According to TransCanada's figures, should the Keystone XL pipeline be approved, over half a million permanent jobs would be created—a misleading figure at best.

In a study commissioned by the company in 2010, TransCanada claims that the pipeline would create 118,935 non-permanent jobs, with 20,000 openings in construction and manufacturing. It also estimates that the pipeline's construction would create 553,235 permanent jobs due to increased US oil supply.

A report released this week from the State Department, however, estimates much smaller figures. In addition to downplaying the environmental concerns of the construction of the pipeline, it estimates that the project would only create 42,100 jobs during the construction phase of one to two years, which would then diminish to a mere 35 permanent position thereafter for maintenance and inspections.

The long partisan debate over the subject has notoriously floated a plethora of confusing jobs numbers (see chart below).

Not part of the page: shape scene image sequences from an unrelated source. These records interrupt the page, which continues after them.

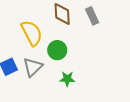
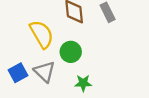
gray triangle: (33, 67) -> (45, 72), turned -30

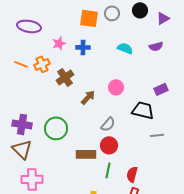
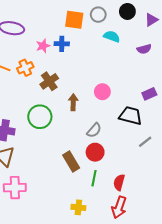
blue cross: (83, 47) -> (62, 44), moved
cyan semicircle: (125, 48) -> (112, 36), moved
brown arrow: (88, 97) -> (73, 102), turned -42
green circle: (56, 128) -> (40, 117), moved
gray line: (157, 135) -> (145, 142), turned -32
brown rectangle: (86, 154) -> (71, 162), turned 60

"Completion of the Keystone XL Pipeline extension will bring over 1.4 million barrels of oil per day into U.S. markets and create more than 100,000 American jobs," House Energy and Commerce Chairman Fred Upton (R-Mich.) said in 2011

But would the proposed pipeline actually have a significant impact on the US oil market, considering that the majority of the oil that would reach refineries in Texas would be located in free trade zones in the Gulf where supplies could be shipped off to foreign buyers (without paying US taxes)?

“...it will divert tar sands from the Midwest to the Gulf, raising American oil prices and likely also gasoline prices,” the NRDC's Susan Casey-Leftkowitz writes. “An Oklahoma to Texas tar sands pipeline will mean more tar sands converted to diesel and available for export overseas. It will mean less tar sands remaining in the US, even while Americans bear the risks of the pipeline.”